On the Same Page by N.D. Galland
Published by William Morrow, 304 pages, $16
The previous books authored by N.D. Galland have ranged from historical novels to a thriller, but the Martha’s Vineyard resident settles into the romantic comedy genre for her latest. Set in Galland’s hometown, On the Same Page centers on journalist Joanna Howes, who leaves a career in New York to care for her cranky Uncle Hank.
Finding herself financially strapped, Howes starts writing for both local newspapers: The Journal, which is more homey and caters to the island’s natives, and the Newes, which as the frisky name suggests is more upper class. She manages this journalistic infidelity by using different bylines and by hiding her relationship to her uncle, a growling member of the zoning board who wants to keep the island free of outsiders like Orion Smith. Called a Wash-Ashore since he’s not a dyed-in-the-island native, Smith is fighting for the right to use his helicopter there.
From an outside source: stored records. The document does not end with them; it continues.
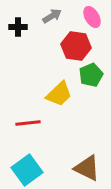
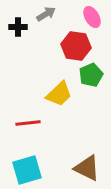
gray arrow: moved 6 px left, 2 px up
cyan square: rotated 20 degrees clockwise
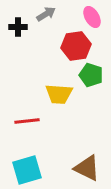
red hexagon: rotated 16 degrees counterclockwise
green pentagon: rotated 30 degrees counterclockwise
yellow trapezoid: rotated 48 degrees clockwise
red line: moved 1 px left, 2 px up
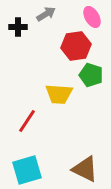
red line: rotated 50 degrees counterclockwise
brown triangle: moved 2 px left, 1 px down
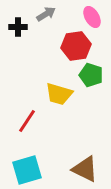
yellow trapezoid: rotated 12 degrees clockwise
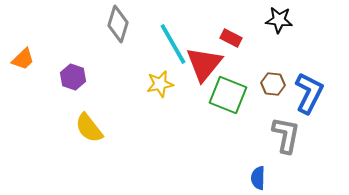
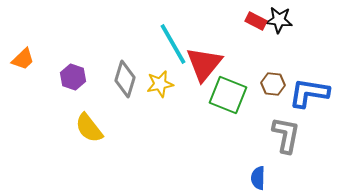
gray diamond: moved 7 px right, 55 px down
red rectangle: moved 25 px right, 17 px up
blue L-shape: rotated 108 degrees counterclockwise
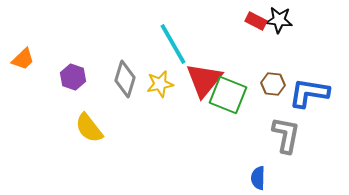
red triangle: moved 16 px down
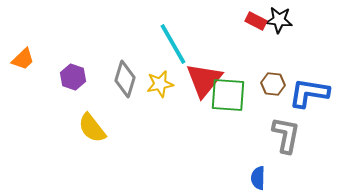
green square: rotated 18 degrees counterclockwise
yellow semicircle: moved 3 px right
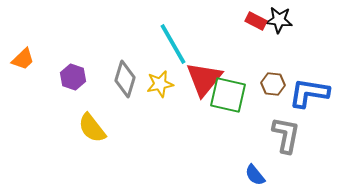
red triangle: moved 1 px up
green square: rotated 9 degrees clockwise
blue semicircle: moved 3 px left, 3 px up; rotated 40 degrees counterclockwise
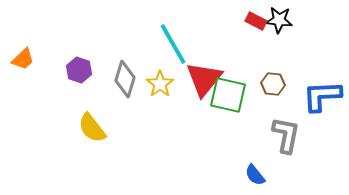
purple hexagon: moved 6 px right, 7 px up
yellow star: rotated 24 degrees counterclockwise
blue L-shape: moved 13 px right, 3 px down; rotated 12 degrees counterclockwise
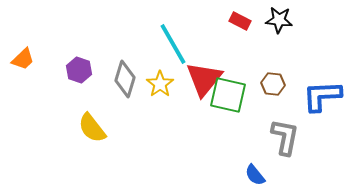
red rectangle: moved 16 px left
gray L-shape: moved 1 px left, 2 px down
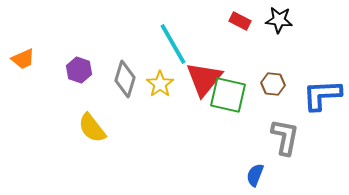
orange trapezoid: rotated 20 degrees clockwise
blue L-shape: moved 1 px up
blue semicircle: rotated 60 degrees clockwise
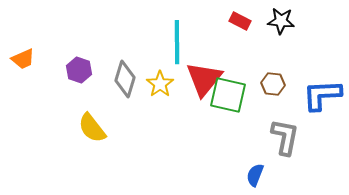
black star: moved 2 px right, 1 px down
cyan line: moved 4 px right, 2 px up; rotated 30 degrees clockwise
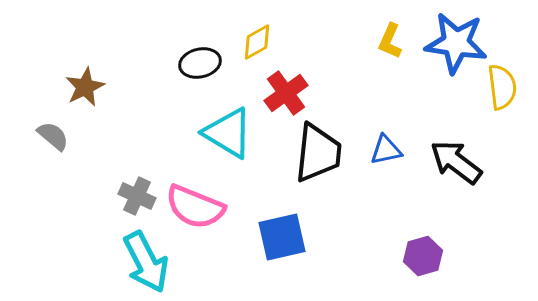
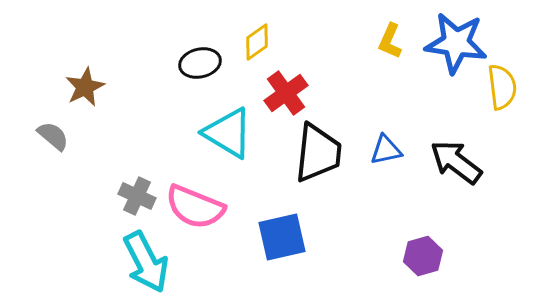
yellow diamond: rotated 6 degrees counterclockwise
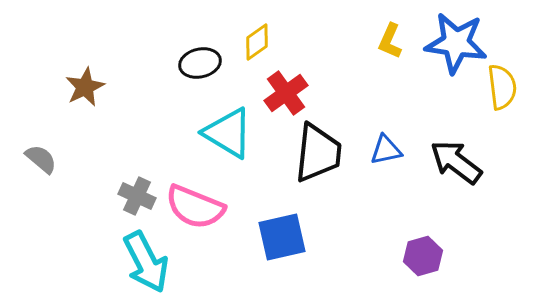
gray semicircle: moved 12 px left, 23 px down
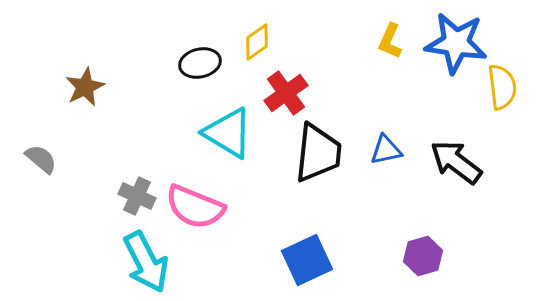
blue square: moved 25 px right, 23 px down; rotated 12 degrees counterclockwise
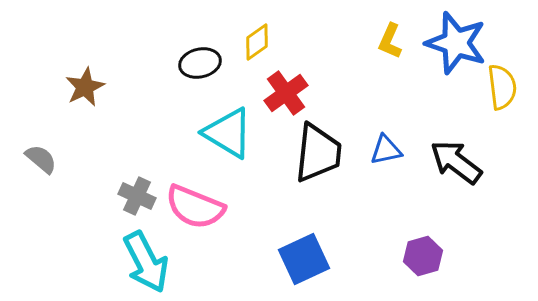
blue star: rotated 10 degrees clockwise
blue square: moved 3 px left, 1 px up
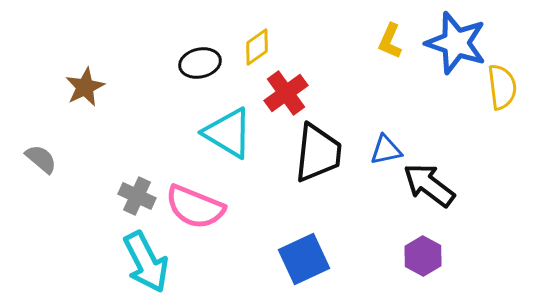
yellow diamond: moved 5 px down
black arrow: moved 27 px left, 23 px down
purple hexagon: rotated 15 degrees counterclockwise
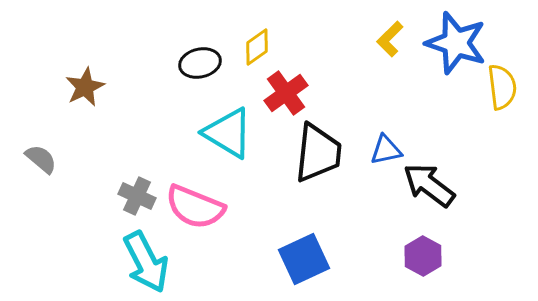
yellow L-shape: moved 2 px up; rotated 21 degrees clockwise
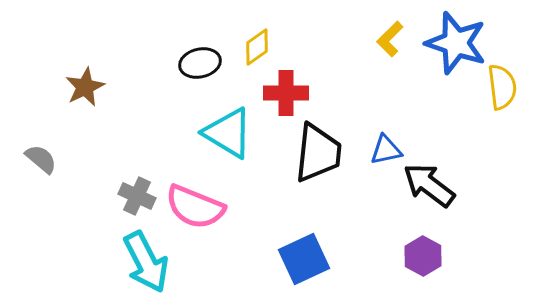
red cross: rotated 36 degrees clockwise
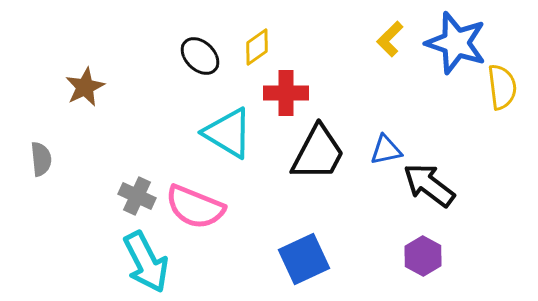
black ellipse: moved 7 px up; rotated 57 degrees clockwise
black trapezoid: rotated 22 degrees clockwise
gray semicircle: rotated 44 degrees clockwise
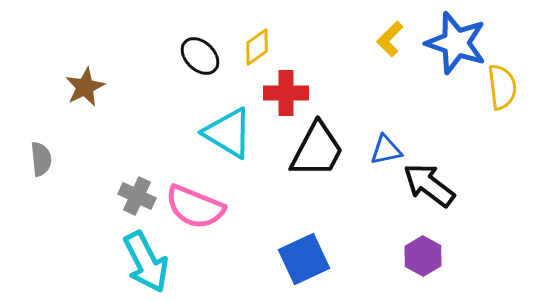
black trapezoid: moved 1 px left, 3 px up
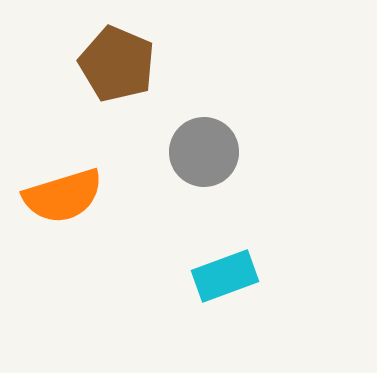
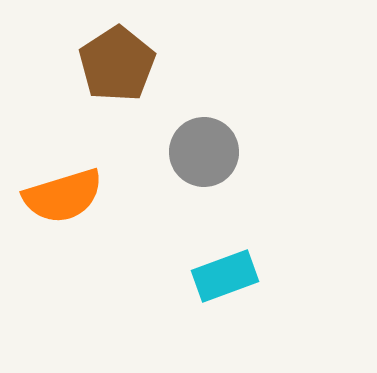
brown pentagon: rotated 16 degrees clockwise
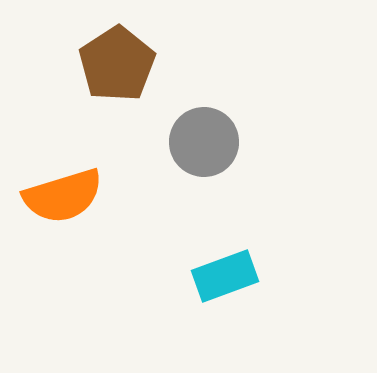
gray circle: moved 10 px up
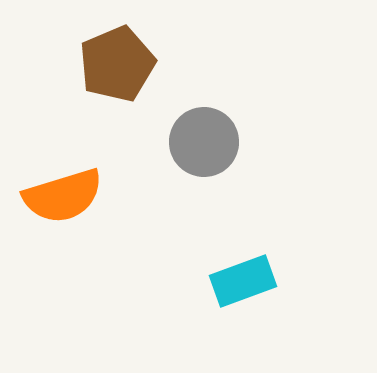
brown pentagon: rotated 10 degrees clockwise
cyan rectangle: moved 18 px right, 5 px down
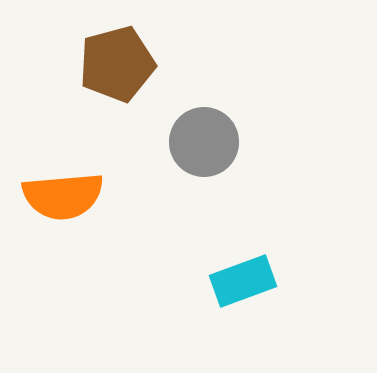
brown pentagon: rotated 8 degrees clockwise
orange semicircle: rotated 12 degrees clockwise
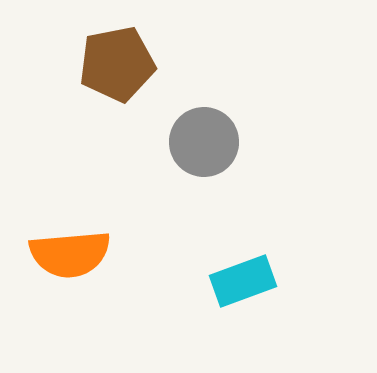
brown pentagon: rotated 4 degrees clockwise
orange semicircle: moved 7 px right, 58 px down
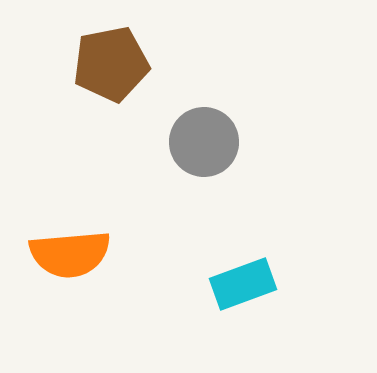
brown pentagon: moved 6 px left
cyan rectangle: moved 3 px down
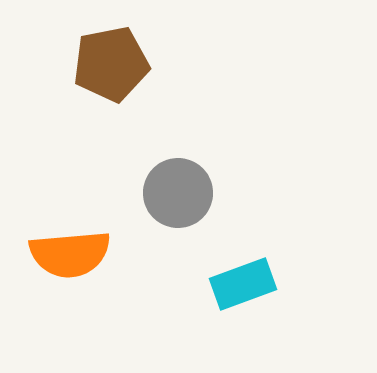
gray circle: moved 26 px left, 51 px down
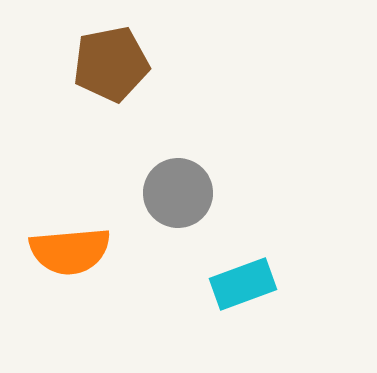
orange semicircle: moved 3 px up
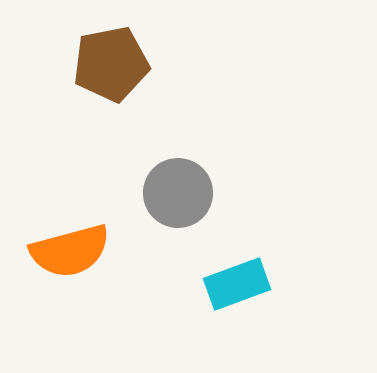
orange semicircle: rotated 10 degrees counterclockwise
cyan rectangle: moved 6 px left
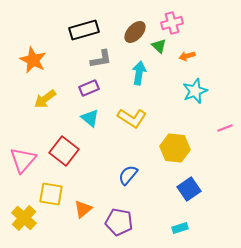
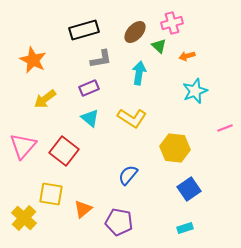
pink triangle: moved 14 px up
cyan rectangle: moved 5 px right
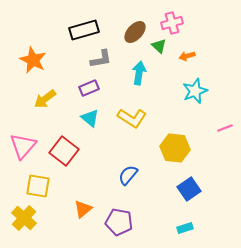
yellow square: moved 13 px left, 8 px up
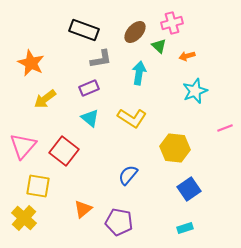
black rectangle: rotated 36 degrees clockwise
orange star: moved 2 px left, 3 px down
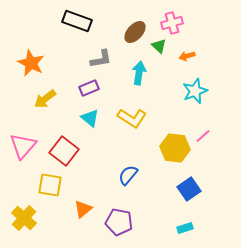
black rectangle: moved 7 px left, 9 px up
pink line: moved 22 px left, 8 px down; rotated 21 degrees counterclockwise
yellow square: moved 12 px right, 1 px up
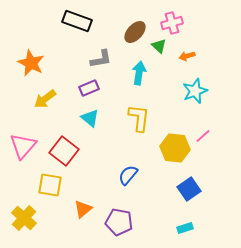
yellow L-shape: moved 7 px right; rotated 116 degrees counterclockwise
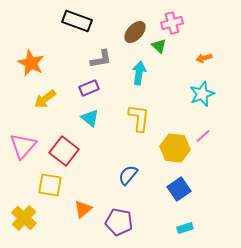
orange arrow: moved 17 px right, 2 px down
cyan star: moved 7 px right, 3 px down
blue square: moved 10 px left
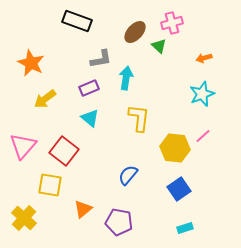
cyan arrow: moved 13 px left, 5 px down
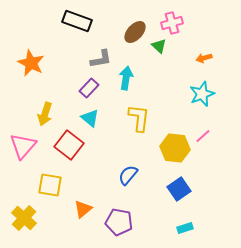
purple rectangle: rotated 24 degrees counterclockwise
yellow arrow: moved 15 px down; rotated 35 degrees counterclockwise
red square: moved 5 px right, 6 px up
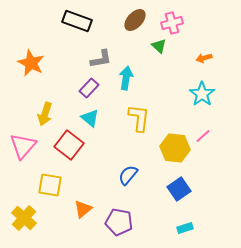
brown ellipse: moved 12 px up
cyan star: rotated 15 degrees counterclockwise
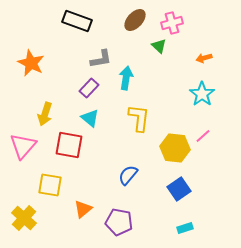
red square: rotated 28 degrees counterclockwise
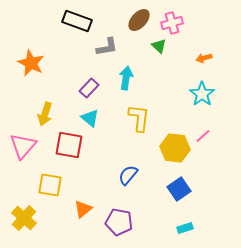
brown ellipse: moved 4 px right
gray L-shape: moved 6 px right, 12 px up
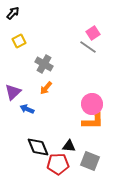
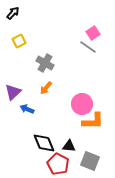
gray cross: moved 1 px right, 1 px up
pink circle: moved 10 px left
black diamond: moved 6 px right, 4 px up
red pentagon: rotated 30 degrees clockwise
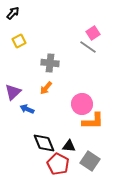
gray cross: moved 5 px right; rotated 24 degrees counterclockwise
gray square: rotated 12 degrees clockwise
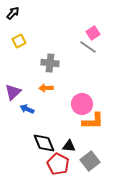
orange arrow: rotated 48 degrees clockwise
gray square: rotated 18 degrees clockwise
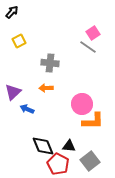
black arrow: moved 1 px left, 1 px up
black diamond: moved 1 px left, 3 px down
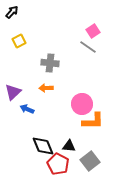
pink square: moved 2 px up
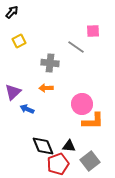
pink square: rotated 32 degrees clockwise
gray line: moved 12 px left
red pentagon: rotated 25 degrees clockwise
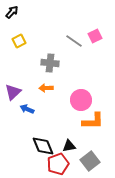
pink square: moved 2 px right, 5 px down; rotated 24 degrees counterclockwise
gray line: moved 2 px left, 6 px up
pink circle: moved 1 px left, 4 px up
black triangle: rotated 16 degrees counterclockwise
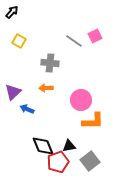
yellow square: rotated 32 degrees counterclockwise
red pentagon: moved 2 px up
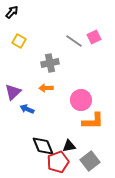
pink square: moved 1 px left, 1 px down
gray cross: rotated 18 degrees counterclockwise
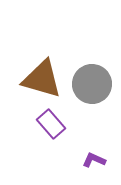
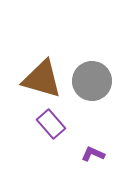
gray circle: moved 3 px up
purple L-shape: moved 1 px left, 6 px up
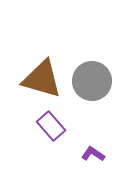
purple rectangle: moved 2 px down
purple L-shape: rotated 10 degrees clockwise
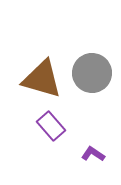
gray circle: moved 8 px up
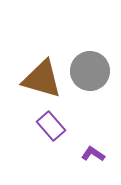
gray circle: moved 2 px left, 2 px up
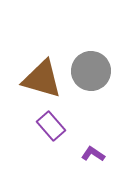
gray circle: moved 1 px right
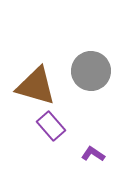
brown triangle: moved 6 px left, 7 px down
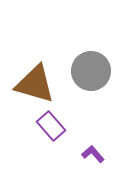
brown triangle: moved 1 px left, 2 px up
purple L-shape: rotated 15 degrees clockwise
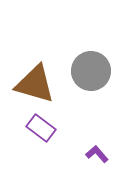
purple rectangle: moved 10 px left, 2 px down; rotated 12 degrees counterclockwise
purple L-shape: moved 4 px right
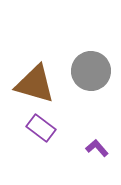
purple L-shape: moved 6 px up
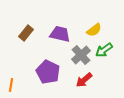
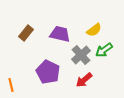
orange line: rotated 24 degrees counterclockwise
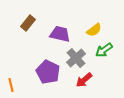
brown rectangle: moved 2 px right, 10 px up
gray cross: moved 5 px left, 3 px down
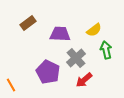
brown rectangle: rotated 14 degrees clockwise
purple trapezoid: rotated 10 degrees counterclockwise
green arrow: moved 2 px right; rotated 114 degrees clockwise
orange line: rotated 16 degrees counterclockwise
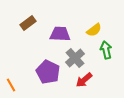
gray cross: moved 1 px left
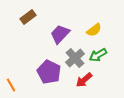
brown rectangle: moved 6 px up
purple trapezoid: rotated 50 degrees counterclockwise
green arrow: moved 8 px left, 5 px down; rotated 108 degrees counterclockwise
purple pentagon: moved 1 px right
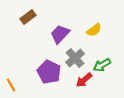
green arrow: moved 4 px right, 10 px down
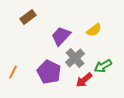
purple trapezoid: moved 1 px right, 2 px down
green arrow: moved 1 px right, 1 px down
orange line: moved 2 px right, 13 px up; rotated 56 degrees clockwise
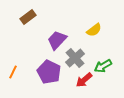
purple trapezoid: moved 4 px left, 4 px down
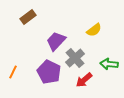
purple trapezoid: moved 1 px left, 1 px down
green arrow: moved 6 px right, 2 px up; rotated 36 degrees clockwise
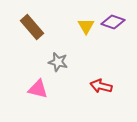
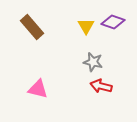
gray star: moved 35 px right
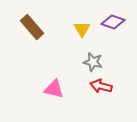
yellow triangle: moved 4 px left, 3 px down
pink triangle: moved 16 px right
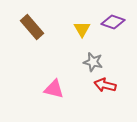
red arrow: moved 4 px right, 1 px up
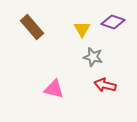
gray star: moved 5 px up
Howes, for all her complicity, comes across as deft and appealing. But the truth huddles dangerously close to the lies in her life. She also keeps her relationship to her uncle from Smith, who she grows excitingly closer to. Their flirtatious exchanges involve a wonderfully arch and witty repartee that recalls Shakespeare. But she’s running on dangerous terrain, being an “objective” reporter with connections to two men who are at odds with each other, while working for two rival papers. Ultimately, the way the two men evolve, revealing their hidden sides and stories, makes the suspense—and the resolution—gratifying.
From Page 276: “She did not want to go into the bakery. If an osprey had flown past offering to carry her away if she would just do him the courtesy of turning into his favorite fish, she would have gone with him. Anything was better than this imminent humiliation. At least, since they’d be in public, there would have to be a limit to his outrage.”